EXERCISE DIRECTIONS - The answer must be a single number: how many lines below contain "month".

LISTED RECORDS -
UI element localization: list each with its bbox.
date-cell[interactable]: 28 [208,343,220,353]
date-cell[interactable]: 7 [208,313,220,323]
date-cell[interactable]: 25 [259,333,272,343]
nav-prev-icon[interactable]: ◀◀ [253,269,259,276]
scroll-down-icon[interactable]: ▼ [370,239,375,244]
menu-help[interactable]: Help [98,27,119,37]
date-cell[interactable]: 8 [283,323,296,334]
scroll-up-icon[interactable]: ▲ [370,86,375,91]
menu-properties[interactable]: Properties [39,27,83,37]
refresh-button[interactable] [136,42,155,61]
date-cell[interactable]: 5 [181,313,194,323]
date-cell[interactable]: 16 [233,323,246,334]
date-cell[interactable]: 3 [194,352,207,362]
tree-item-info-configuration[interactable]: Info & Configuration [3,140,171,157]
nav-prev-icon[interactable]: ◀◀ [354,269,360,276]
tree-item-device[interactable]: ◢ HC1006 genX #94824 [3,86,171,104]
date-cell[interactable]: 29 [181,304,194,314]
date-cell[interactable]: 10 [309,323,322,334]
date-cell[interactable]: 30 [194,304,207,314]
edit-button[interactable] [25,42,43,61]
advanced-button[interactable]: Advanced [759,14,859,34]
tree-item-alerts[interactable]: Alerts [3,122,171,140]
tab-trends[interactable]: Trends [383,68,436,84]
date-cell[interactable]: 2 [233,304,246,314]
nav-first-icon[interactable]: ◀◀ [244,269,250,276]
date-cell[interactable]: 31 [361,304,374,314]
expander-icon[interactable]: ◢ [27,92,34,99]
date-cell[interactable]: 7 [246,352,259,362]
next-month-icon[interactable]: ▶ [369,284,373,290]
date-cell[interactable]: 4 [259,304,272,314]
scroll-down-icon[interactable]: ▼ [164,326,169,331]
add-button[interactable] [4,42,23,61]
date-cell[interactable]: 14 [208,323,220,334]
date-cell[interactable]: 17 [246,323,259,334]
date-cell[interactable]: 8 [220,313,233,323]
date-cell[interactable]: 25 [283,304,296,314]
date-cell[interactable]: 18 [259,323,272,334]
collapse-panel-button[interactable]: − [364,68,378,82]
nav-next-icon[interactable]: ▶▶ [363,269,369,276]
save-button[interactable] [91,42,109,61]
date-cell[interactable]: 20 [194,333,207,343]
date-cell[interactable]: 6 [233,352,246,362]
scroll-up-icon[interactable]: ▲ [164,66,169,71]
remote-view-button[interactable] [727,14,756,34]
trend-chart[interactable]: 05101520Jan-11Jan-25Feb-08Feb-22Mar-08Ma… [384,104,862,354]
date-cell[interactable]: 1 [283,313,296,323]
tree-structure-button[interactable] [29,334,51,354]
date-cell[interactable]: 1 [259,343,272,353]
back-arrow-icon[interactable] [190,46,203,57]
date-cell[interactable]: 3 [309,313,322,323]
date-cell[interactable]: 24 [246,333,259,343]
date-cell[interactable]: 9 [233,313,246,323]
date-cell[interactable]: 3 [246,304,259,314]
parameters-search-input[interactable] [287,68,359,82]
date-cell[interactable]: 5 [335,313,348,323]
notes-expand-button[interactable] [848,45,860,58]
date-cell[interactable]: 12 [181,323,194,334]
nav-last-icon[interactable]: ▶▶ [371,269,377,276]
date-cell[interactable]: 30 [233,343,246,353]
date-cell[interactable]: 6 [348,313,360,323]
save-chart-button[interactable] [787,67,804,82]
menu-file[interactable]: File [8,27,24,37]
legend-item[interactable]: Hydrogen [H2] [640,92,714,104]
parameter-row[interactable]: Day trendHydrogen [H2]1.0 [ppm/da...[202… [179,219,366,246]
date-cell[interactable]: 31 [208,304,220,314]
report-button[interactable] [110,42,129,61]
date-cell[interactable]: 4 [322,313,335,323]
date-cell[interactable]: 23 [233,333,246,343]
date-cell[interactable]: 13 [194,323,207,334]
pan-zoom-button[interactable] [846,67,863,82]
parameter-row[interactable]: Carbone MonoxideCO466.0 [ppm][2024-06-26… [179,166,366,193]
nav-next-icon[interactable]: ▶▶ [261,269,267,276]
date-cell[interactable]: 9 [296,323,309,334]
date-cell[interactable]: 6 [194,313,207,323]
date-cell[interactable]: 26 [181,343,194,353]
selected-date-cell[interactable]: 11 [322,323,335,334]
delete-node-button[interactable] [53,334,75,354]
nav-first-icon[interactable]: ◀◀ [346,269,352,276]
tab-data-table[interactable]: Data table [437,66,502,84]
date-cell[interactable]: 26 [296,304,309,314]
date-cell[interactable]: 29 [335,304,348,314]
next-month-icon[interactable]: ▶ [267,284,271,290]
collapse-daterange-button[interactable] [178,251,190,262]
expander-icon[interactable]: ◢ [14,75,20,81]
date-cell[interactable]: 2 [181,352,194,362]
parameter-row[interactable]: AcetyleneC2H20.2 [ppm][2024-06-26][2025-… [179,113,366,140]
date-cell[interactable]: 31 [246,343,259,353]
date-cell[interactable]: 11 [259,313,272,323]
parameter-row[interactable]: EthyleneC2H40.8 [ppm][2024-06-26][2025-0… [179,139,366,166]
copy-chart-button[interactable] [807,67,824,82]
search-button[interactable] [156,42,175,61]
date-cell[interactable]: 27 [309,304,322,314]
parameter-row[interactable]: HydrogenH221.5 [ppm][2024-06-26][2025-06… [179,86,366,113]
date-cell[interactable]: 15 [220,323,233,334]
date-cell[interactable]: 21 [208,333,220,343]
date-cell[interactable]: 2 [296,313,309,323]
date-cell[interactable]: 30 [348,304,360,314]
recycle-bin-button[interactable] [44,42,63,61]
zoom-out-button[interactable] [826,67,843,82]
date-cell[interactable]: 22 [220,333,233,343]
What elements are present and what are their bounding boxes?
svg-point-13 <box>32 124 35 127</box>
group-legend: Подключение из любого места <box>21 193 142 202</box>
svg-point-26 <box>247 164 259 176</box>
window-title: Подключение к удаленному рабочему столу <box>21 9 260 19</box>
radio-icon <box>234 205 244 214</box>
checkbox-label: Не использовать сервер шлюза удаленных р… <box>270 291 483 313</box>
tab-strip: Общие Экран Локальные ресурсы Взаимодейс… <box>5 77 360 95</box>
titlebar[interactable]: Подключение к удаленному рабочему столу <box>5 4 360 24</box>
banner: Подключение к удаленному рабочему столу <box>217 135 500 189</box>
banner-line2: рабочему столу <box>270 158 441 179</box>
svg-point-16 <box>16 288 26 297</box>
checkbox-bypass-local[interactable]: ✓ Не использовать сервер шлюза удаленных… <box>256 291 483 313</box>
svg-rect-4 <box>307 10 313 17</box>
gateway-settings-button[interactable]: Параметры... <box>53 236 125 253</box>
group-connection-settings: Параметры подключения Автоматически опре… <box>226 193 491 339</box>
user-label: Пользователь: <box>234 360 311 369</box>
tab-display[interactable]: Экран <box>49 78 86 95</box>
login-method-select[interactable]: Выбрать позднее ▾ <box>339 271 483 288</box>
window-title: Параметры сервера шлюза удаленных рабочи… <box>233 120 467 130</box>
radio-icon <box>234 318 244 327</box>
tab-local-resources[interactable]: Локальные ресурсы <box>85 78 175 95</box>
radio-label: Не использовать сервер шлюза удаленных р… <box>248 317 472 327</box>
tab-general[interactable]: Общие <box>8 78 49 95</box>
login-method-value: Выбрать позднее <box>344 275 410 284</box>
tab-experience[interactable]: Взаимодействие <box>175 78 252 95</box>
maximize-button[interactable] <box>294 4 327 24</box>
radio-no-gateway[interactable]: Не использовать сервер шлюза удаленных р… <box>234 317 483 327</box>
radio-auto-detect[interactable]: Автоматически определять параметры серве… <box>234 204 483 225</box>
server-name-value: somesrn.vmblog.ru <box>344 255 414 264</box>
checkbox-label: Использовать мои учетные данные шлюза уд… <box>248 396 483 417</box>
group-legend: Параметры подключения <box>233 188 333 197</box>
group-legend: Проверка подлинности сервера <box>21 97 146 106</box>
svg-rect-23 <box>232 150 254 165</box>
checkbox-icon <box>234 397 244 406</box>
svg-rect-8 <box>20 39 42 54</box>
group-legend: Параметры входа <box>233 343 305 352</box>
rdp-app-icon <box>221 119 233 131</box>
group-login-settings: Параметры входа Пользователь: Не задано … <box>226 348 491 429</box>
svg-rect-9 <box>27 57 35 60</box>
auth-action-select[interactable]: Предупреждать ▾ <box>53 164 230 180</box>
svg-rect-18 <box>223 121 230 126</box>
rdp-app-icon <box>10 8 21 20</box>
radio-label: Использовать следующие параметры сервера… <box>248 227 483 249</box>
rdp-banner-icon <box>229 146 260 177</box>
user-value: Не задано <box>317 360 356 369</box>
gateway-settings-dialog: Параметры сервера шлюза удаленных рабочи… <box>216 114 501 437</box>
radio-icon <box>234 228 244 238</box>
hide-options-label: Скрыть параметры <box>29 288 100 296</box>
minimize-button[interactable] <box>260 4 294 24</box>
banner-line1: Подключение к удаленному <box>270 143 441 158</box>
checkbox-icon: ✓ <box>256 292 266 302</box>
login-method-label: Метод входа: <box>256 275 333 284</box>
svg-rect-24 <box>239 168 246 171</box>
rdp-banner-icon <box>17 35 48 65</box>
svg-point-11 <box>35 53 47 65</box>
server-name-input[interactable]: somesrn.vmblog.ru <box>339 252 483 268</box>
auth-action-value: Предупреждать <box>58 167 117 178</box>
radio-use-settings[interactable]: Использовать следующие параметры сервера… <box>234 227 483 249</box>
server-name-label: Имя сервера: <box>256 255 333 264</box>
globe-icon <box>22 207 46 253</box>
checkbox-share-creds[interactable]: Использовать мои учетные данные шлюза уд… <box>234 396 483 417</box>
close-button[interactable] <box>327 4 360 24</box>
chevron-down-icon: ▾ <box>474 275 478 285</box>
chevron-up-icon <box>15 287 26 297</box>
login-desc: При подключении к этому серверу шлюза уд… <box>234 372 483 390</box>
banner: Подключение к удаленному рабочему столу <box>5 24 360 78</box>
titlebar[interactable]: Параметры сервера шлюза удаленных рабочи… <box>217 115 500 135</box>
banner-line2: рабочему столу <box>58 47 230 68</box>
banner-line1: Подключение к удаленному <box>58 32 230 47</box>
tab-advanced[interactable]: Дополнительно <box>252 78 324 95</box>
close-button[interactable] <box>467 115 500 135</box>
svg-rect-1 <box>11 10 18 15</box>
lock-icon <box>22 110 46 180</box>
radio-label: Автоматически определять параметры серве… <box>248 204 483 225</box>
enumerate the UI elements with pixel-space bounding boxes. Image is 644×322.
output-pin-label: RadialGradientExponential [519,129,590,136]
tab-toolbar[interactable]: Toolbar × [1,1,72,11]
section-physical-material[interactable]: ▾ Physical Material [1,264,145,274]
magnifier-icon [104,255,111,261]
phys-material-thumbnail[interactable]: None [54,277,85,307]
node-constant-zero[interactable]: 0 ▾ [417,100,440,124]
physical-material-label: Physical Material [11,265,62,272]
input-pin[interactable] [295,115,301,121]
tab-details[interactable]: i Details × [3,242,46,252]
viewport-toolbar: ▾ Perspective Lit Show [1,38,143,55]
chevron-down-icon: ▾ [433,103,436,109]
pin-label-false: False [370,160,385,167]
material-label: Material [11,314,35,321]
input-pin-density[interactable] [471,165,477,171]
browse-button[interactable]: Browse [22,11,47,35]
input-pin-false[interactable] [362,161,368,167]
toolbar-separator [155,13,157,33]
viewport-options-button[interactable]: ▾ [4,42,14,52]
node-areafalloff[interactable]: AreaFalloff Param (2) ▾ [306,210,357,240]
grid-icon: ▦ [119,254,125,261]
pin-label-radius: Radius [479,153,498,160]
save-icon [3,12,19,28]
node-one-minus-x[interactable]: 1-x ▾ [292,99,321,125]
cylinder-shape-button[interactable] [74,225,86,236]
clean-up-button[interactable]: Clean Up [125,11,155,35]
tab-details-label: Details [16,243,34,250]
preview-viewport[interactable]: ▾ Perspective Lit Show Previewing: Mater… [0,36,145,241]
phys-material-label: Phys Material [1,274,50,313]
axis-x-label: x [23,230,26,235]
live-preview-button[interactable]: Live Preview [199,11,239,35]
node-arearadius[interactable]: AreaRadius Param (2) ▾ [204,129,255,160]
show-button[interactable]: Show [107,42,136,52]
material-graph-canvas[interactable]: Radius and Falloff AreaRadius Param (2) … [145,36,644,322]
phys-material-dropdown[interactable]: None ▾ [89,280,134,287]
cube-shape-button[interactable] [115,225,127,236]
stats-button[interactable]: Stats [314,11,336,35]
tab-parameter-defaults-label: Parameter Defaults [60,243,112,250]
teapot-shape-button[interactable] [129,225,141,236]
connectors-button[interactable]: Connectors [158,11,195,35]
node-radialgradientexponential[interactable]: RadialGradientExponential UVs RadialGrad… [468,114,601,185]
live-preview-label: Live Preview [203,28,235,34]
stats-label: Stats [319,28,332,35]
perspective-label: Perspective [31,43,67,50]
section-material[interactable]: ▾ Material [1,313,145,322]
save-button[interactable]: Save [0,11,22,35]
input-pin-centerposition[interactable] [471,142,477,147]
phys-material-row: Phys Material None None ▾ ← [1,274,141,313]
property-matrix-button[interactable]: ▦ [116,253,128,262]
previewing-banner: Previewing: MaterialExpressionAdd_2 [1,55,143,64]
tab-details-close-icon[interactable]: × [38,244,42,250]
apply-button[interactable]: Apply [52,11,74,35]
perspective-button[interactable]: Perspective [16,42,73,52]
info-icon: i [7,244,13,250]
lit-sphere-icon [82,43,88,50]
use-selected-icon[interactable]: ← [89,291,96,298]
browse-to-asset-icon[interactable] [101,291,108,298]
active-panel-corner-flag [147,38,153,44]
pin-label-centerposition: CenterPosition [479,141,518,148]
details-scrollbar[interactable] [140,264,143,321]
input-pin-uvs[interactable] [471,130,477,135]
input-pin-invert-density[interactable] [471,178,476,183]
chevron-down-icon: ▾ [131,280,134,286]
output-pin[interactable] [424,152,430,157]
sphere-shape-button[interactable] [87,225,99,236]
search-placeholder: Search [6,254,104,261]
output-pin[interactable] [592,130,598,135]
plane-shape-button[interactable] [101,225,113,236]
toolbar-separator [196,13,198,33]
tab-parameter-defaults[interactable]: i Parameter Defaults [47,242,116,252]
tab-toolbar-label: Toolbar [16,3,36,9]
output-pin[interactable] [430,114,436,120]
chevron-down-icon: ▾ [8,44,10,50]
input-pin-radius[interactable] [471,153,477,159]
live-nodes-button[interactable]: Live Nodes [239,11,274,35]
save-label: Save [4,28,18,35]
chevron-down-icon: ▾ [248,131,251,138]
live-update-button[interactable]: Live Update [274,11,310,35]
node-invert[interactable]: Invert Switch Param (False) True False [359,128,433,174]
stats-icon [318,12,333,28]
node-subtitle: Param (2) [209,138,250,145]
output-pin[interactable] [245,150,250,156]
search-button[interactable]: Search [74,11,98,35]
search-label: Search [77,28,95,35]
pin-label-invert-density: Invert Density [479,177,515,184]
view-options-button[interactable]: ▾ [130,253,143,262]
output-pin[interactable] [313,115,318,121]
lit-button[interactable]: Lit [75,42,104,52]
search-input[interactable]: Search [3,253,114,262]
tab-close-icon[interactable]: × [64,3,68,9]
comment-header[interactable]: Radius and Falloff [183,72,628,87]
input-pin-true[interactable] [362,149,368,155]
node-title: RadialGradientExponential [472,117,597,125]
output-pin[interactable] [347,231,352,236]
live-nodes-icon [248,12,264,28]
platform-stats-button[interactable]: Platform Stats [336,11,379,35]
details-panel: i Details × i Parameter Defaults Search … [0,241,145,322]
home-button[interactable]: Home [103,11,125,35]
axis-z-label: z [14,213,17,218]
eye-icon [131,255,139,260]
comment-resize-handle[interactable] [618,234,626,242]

TASK RESULT - 2